Hospital X-rays carried out on Bronze Age items from a remote burial site on Dartmoor have uncovered over 100 beads – indicating the 4,000-year-old remains are of a "very important individual". 

X-ray of the the ancient bag recovered from the burial site on Dartmoor [Credit: This is Devon]
Archaeologists said the results of the special scans were "extraordinarily exciting" and that they were now looking forward to the items being analysed by experts all over the country. 

Last August, the Dartmoor National Park Authority decided to investigate the contents of a stone cist in a peat mound at Whitehorse Hill because the ancient structure was threatened by erosion. 

When they lifted the stones they discovered the burial, which consists of the cremated remains of one person, a leather bag with a textile top, a woven basket-type bag, some kind of animal pelt, an as-yet unidentified "matted object" and two pieces of hazel wood. Jane Marchand, the authority's senior archaeologist, said the scans – carried out by a team from Wiltshire Council's Conservation Service – had revealed that there was a lot more at the site than previously thought. 
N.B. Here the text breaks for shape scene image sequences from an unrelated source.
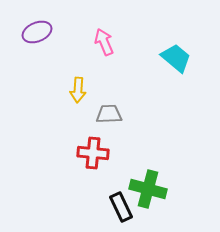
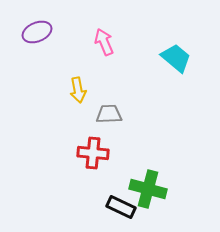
yellow arrow: rotated 15 degrees counterclockwise
black rectangle: rotated 40 degrees counterclockwise
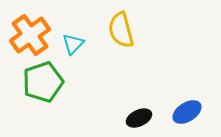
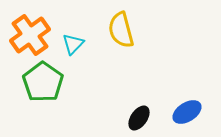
green pentagon: rotated 18 degrees counterclockwise
black ellipse: rotated 30 degrees counterclockwise
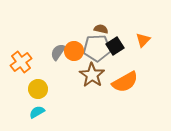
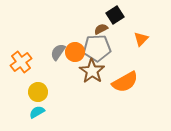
brown semicircle: rotated 40 degrees counterclockwise
orange triangle: moved 2 px left, 1 px up
black square: moved 31 px up
orange circle: moved 1 px right, 1 px down
brown star: moved 4 px up
yellow circle: moved 3 px down
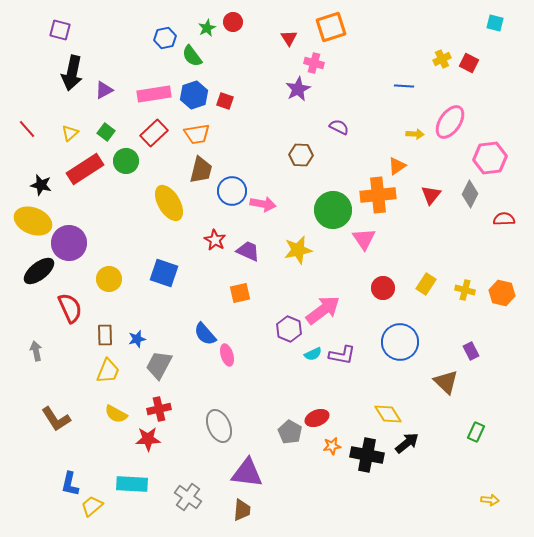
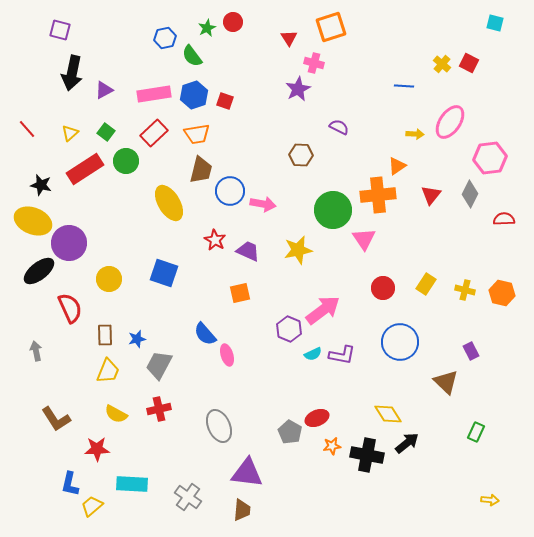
yellow cross at (442, 59): moved 5 px down; rotated 24 degrees counterclockwise
blue circle at (232, 191): moved 2 px left
red star at (148, 439): moved 51 px left, 10 px down
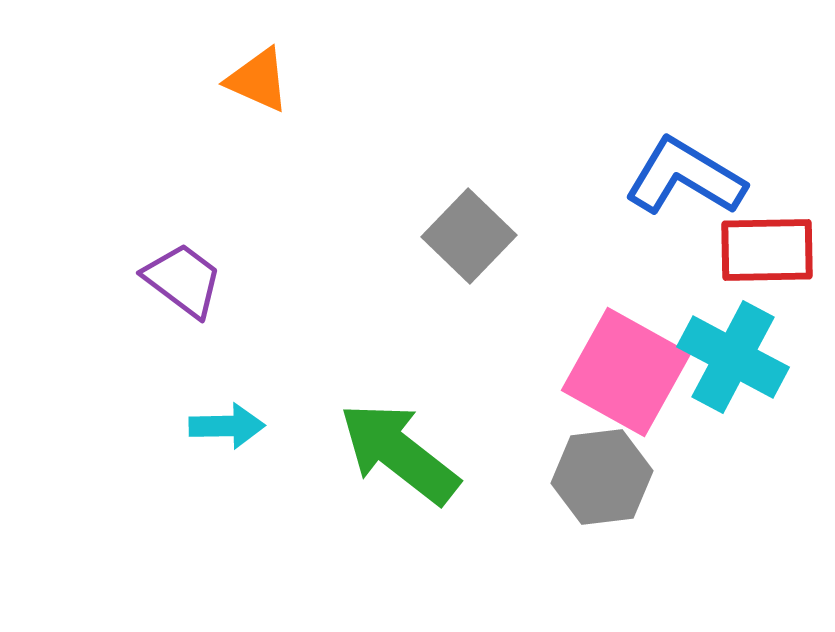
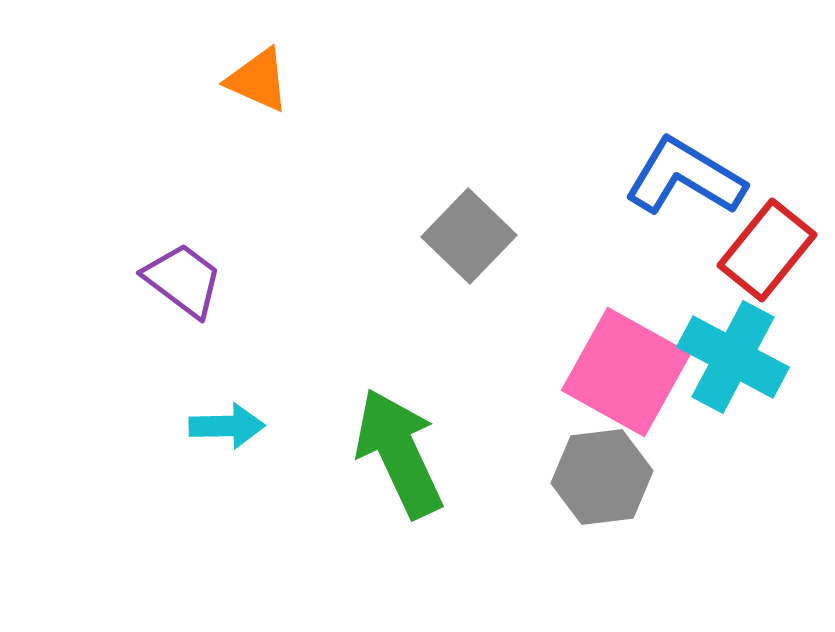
red rectangle: rotated 50 degrees counterclockwise
green arrow: rotated 27 degrees clockwise
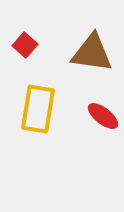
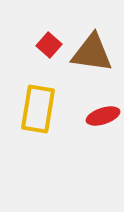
red square: moved 24 px right
red ellipse: rotated 56 degrees counterclockwise
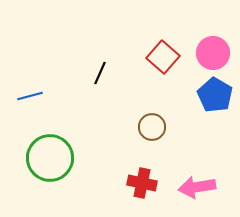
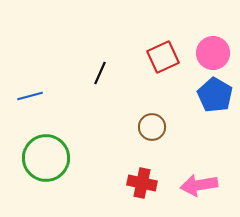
red square: rotated 24 degrees clockwise
green circle: moved 4 px left
pink arrow: moved 2 px right, 2 px up
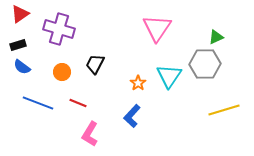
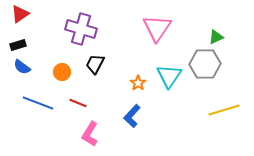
purple cross: moved 22 px right
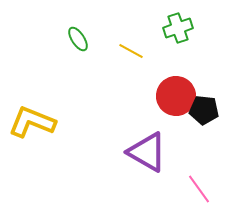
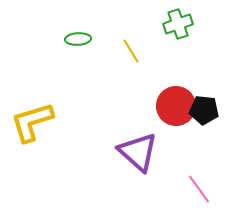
green cross: moved 4 px up
green ellipse: rotated 60 degrees counterclockwise
yellow line: rotated 30 degrees clockwise
red circle: moved 10 px down
yellow L-shape: rotated 39 degrees counterclockwise
purple triangle: moved 9 px left; rotated 12 degrees clockwise
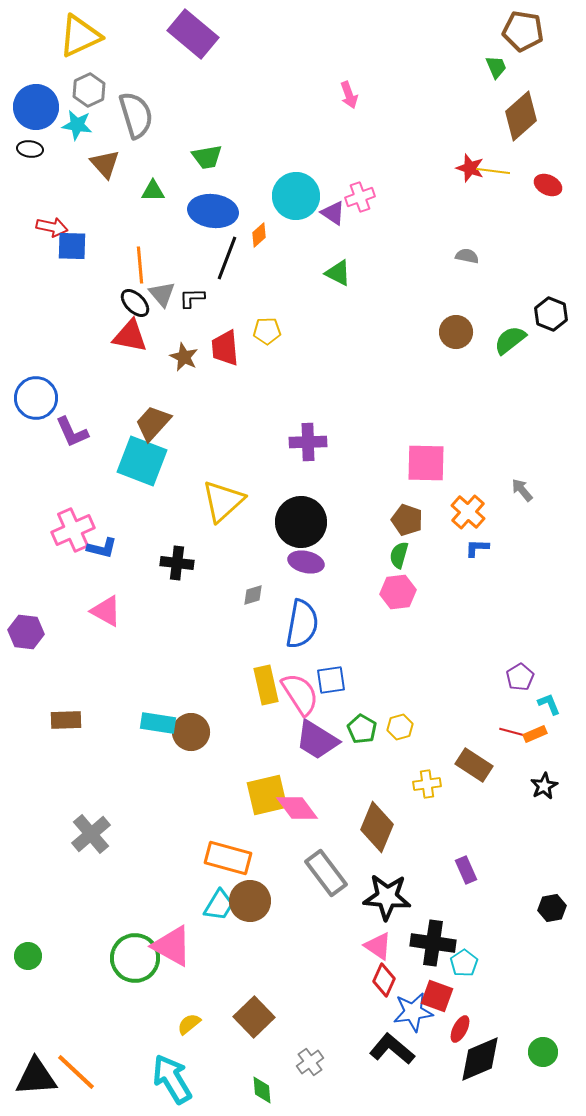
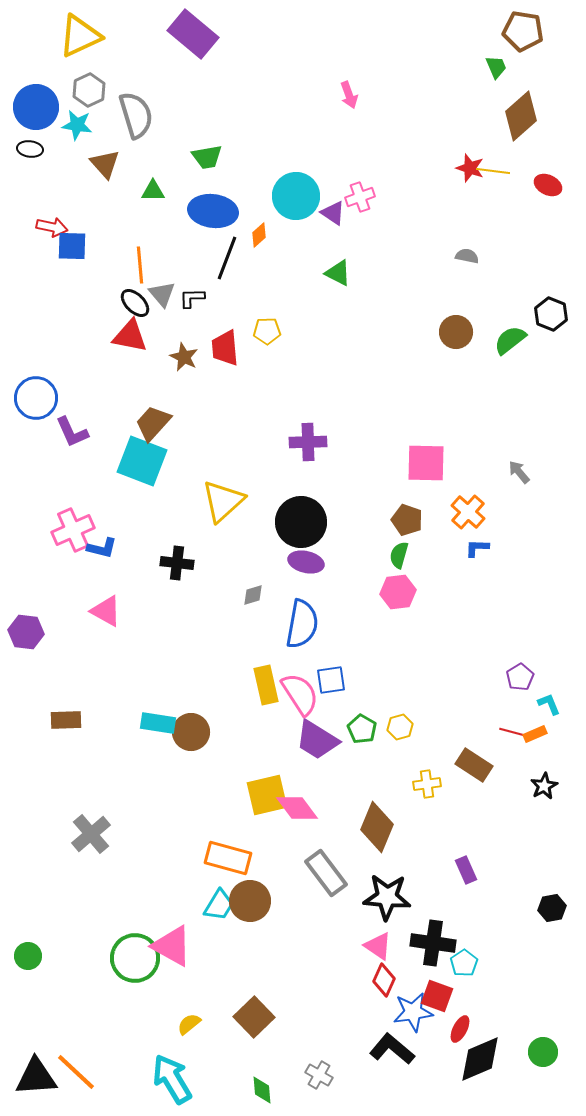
gray arrow at (522, 490): moved 3 px left, 18 px up
gray cross at (310, 1062): moved 9 px right, 13 px down; rotated 24 degrees counterclockwise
"All together we now know the grave goods include over 100 beads, and you can actually see different designs on the X-rays," she said. "There is also a shape that looks like an armband of some kind, with a collection of 50 beads in a cluster." 

The woven bag that has been scanned will now be carefully examined using keyhole surgery so as not to destroy its fragile contents. The X-rays will be used as a map during this process. 

"The sheer number of beads, and the fact that some are made of amber, which would have come in from the Baltic, show that this was a prominent person," said Mrs Marchand. 

Experts from English Heritage have indicated that the teeth and bones at the site belonged to a young person but not a child, and are likely to be male. 

Further tests on the items and the burial site will eventually be able to date them to within 20 years.